Provided material:
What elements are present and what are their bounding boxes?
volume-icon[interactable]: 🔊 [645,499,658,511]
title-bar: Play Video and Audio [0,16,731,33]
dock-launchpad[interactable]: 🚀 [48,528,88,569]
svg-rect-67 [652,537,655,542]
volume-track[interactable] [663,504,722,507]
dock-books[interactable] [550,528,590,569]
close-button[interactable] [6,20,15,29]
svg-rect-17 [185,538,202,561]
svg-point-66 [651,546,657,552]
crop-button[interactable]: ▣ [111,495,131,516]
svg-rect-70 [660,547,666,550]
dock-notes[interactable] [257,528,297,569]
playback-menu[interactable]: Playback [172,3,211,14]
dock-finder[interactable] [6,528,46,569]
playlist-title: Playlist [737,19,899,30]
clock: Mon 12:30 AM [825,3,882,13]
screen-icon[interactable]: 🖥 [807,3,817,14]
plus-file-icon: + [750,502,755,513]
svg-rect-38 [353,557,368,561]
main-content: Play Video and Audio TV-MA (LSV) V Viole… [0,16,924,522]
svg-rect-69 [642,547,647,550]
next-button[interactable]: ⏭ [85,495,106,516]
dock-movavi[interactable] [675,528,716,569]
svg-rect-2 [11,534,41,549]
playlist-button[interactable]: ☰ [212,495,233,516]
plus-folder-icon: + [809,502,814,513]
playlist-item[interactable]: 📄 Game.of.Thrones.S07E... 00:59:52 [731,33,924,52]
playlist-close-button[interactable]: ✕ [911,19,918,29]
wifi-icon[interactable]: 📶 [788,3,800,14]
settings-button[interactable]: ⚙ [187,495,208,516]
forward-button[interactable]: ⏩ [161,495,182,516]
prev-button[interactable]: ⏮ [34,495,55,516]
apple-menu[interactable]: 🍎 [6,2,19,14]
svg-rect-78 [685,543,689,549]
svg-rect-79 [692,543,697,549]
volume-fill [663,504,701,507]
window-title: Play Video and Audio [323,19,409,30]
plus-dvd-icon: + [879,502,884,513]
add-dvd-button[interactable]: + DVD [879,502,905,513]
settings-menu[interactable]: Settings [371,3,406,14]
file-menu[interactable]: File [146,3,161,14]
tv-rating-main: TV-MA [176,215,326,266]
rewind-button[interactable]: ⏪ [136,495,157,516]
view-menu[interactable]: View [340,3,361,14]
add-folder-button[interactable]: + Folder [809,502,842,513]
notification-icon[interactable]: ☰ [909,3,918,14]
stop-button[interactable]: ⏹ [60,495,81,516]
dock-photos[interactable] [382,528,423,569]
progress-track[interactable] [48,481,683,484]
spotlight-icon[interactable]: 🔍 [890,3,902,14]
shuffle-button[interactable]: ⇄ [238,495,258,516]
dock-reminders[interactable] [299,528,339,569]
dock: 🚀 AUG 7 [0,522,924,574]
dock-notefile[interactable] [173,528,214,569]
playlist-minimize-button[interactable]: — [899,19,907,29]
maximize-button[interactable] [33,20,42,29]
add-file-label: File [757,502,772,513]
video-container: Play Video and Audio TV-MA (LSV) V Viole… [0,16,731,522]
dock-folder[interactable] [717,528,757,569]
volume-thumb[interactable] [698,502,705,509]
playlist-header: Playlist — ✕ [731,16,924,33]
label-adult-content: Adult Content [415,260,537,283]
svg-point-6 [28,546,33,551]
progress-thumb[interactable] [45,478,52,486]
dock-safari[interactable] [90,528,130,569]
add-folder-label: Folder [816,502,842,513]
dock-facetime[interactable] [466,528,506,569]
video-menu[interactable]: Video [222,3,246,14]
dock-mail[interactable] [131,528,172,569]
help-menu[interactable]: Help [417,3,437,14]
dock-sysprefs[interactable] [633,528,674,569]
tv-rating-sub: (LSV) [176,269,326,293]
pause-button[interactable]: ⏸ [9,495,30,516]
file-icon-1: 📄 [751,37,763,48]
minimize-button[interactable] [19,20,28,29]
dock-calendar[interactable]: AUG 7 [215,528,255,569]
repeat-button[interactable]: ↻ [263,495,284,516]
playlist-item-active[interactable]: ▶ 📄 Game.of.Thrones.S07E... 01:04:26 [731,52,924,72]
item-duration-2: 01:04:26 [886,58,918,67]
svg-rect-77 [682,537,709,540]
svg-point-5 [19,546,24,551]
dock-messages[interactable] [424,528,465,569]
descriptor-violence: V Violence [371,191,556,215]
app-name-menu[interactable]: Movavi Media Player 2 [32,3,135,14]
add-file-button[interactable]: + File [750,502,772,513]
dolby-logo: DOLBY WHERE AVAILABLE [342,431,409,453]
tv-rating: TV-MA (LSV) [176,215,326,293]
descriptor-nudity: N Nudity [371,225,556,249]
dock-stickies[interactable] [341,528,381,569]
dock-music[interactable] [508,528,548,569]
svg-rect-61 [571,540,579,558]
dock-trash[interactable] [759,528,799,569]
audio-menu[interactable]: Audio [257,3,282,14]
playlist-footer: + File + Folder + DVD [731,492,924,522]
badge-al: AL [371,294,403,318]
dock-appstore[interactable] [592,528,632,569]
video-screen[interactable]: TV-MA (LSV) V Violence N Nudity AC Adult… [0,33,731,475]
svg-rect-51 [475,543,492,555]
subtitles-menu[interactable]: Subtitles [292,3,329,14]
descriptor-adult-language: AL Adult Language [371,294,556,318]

Task statement:
All lines with the word "Audio" are needed; pull them from the entries and copy each.

Reply:
title-bar: Play Video and Audio [0,16,731,33]
main-content: Play Video and Audio TV-MA (LSV) V Viole… [0,16,924,522]
window-title: Play Video and Audio [323,19,409,30]
video-container: Play Video and Audio TV-MA (LSV) V Viole… [0,16,731,522]
audio-menu[interactable]: Audio [257,3,282,14]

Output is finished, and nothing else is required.